In the end, however, Burrell is a guy who can be used in a variety of ways at his next stop. Maybe with his 6-foot-4, 210-pound frame, he too can like up with Dunn out wide.



Thursday, December 13, 2012

Back on the trail

photo courtesy of
It has certainly been awhile. I can explain, I've been hitting the ground running with getting caught up with the basketball scene as well as monitor what goes on in the wrestling mat.

In the end, though, football is like my wife. I can never leave her!

That being said, there's been some recruiting news going on. Let's see what's out there:

Over at Fresno City, two physical bruisers are moving on to the next level. Beginning with Kyle Staples (Bullard-Fresno), the 6-foot-1, 225-pound linebacker is as physical as they come. He may not wow too many people athletically, but he's got a nose for the football and his aggressive nature helped set the tone for an always physical Ram defense. Staples will now suit up for Football Championship Subdivision school South Dakota.

The other Ram just may become a possible steal for Fresno State and the Mountain West, defensive tackle Ioane Sagapolu. If anyone saw a Fresno City game this season on defense, you probably saw big No. 99 eating up space and making a mockery out of offensive lines. His size (6-foot-1, 290-pounds) may make him imposing, but his explosion off the line, his power, his motor and finally, his hand technique is what makes him intimidating. He was clearly the Rams' most complete defensive lineman. Sagapolu and fellow Fresno State commit Ryan Steele (Kingsburg) could become a nasty 1-2 combo for Fresno State's 3-4 look. Both bring much needed size to the three man scheme, but both also bring a motor that can make Bulldog fans watch the front line more closely.

Gerard Wicks of Long Beach Poly landed a recent Fresno State offer. He's still committed to Washington State, but I feel Wicks is deserving of more offers. He's a typical Long Beach Poly guy who brings versatility and lots of speed to the table. Wicks only has four offers and helped get the Jackrabbits to play for a state championship after a dreadful 1-3 start.

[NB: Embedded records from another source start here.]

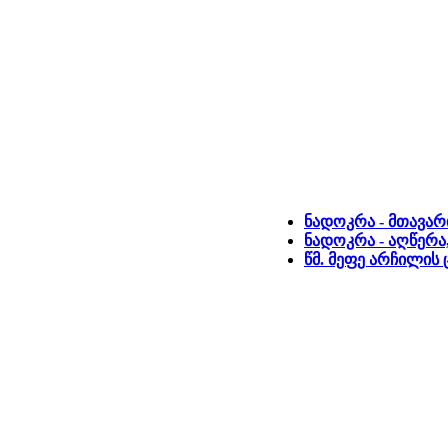
ნადოკრა - მთავარ
ნადოკრა - აღწერა
წმ. მეფე არჩილის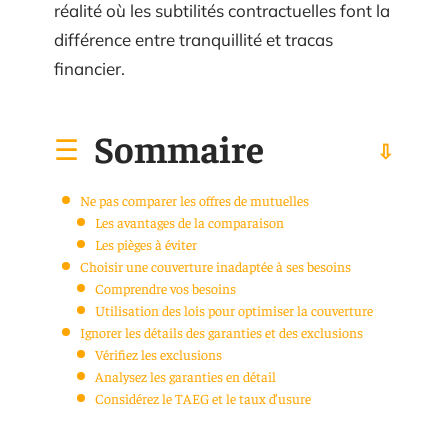
réalité où les subtilités contractuelles font la
différence entre tranquillité et tracas
financier.
Sommaire
Ne pas comparer les offres de mutuelles
Les avantages de la comparaison
Les pièges à éviter
Choisir une couverture inadaptée à ses besoins
Comprendre vos besoins
Utilisation des lois pour optimiser la couverture
Ignorer les détails des garanties et des exclusions
Vérifiez les exclusions
Analysez les garanties en détail
Considérez le TAEG et le taux d’usure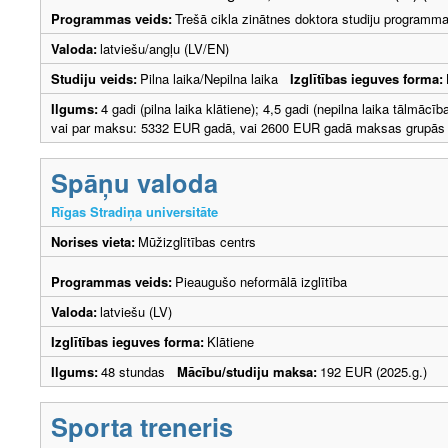
Programmas veids:
Trešā cikla zinātnes doktora studiju programm
Valoda:
latviešu/angļu (LV/EN)
Studiju veids:
Pilna laika/Nepilna laika
Izglītības ieguves forma:
Ilgums:
4 gadi (pilna laika klātiene); 4,5 gadi (nepilna laika tālmāc
vai par maksu: 5332 EUR gadā, vai 2600 EUR gadā maksas grupās ar
Spāņu valoda
Rīgas Stradiņa universitāte
Norises vieta:
Mūžizglītības centrs
Programmas veids:
Pieaugušo neformālā izglītība
Valoda:
latviešu (LV)
Izglītības ieguves forma:
Klātiene
Ilgums:
48 stundas
Mācību/studiju maksa:
192 EUR (2025.g.)
Sporta treneris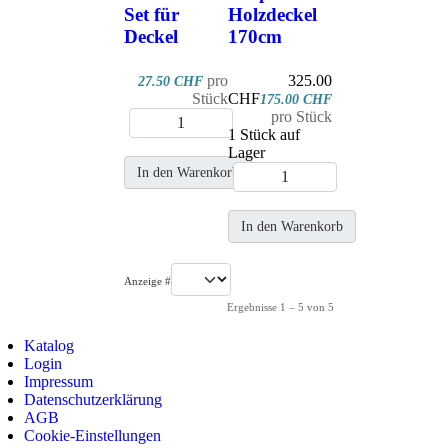
Set für
Holzdeckel
Deckel
170cm
pro
325.00
27.50 CHF
Stück
CHF
175.00 CHF
pro Stück
1 Stück auf
Lager
In den Warenkorb
In den Warenkorb
Anzeige #
Ergebnisse 1 – 5 von 5
Katalog
Login
Impressum
Datenschutzerklärung
AGB
Cookie-Einstellungen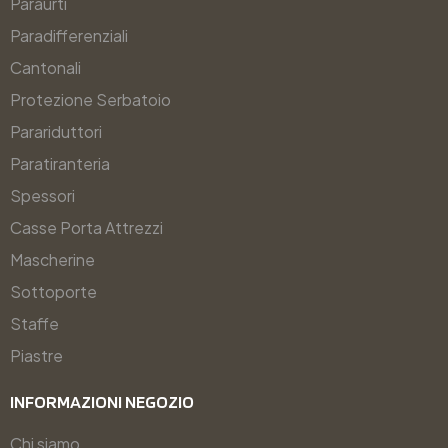
Paraurti
Paradifferenziali
Cantonali
Protezione Serbatoio
Parariduttori
Paratiranteria
Spessori
Casse Porta Attrezzi
Mascherine
Sottoporte
Staffe
Piastre
INFORMAZIONI NEGOZIO​
Chi siamo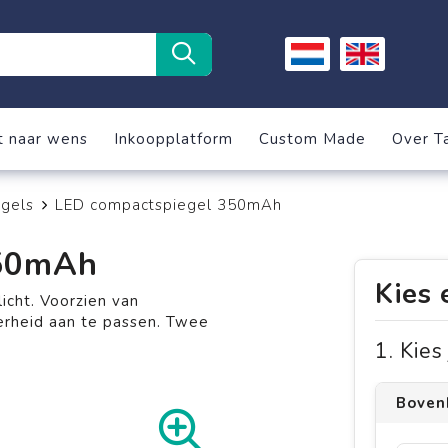
t naar wens
Inkoopplatform
Custom Made
Over T
gels
LED compactspiegel 350mAh
350mAh
Kies 
cht. Voorzien van
derheid aan te passen. Twee
1. Kie
Boven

Down in Hemet, a guy I've done lots of ink on, Lorenzo Terry of West Valley, is sounding like he's College of the Sequoias bound in Visalia. If Terry does become a Giant, he could blow people away with his speed, elusiveness and versatility. He was a threat to score anytime he touched the football regardless if it was on offense, defense or returns. If he moves over to defensive back, he'll go to a unit that's sent players to the SEC, Big XII and have gotten interest from the PAC-12 and BYU. He'll need added muscle but he's got the potential to grow on the field.

It's going to be interesting to see what happens to Clovis North's Christian Rossi. The quarterback owns two Central Section Championships under former NFL player and Clovis North Head Coach Cory Hall. However, Rossi endured a knee injury in the state playoff game last Friday versus Long Beach Poly, but reports have stated there was no ligament damage. Rossi showed a stunning mobility to his game during his senior year, since he was more of a pocket guy last season. He'll fit more in a pro style attack with his play action ability, but he's also a baseball star at Clovis North and has generated plenty of interest there.

Finally, the anticipation seems to be mounting among scouts and college programs who want to know where Central-Fresno's L.J. Moore (photo) will end up. The talented defensive back had home visits with Oregon State and has picked up interest from Oklahoma, where fellow teammate Hatari Byrd is going. Maybe, Moore makes his decision before Christmas.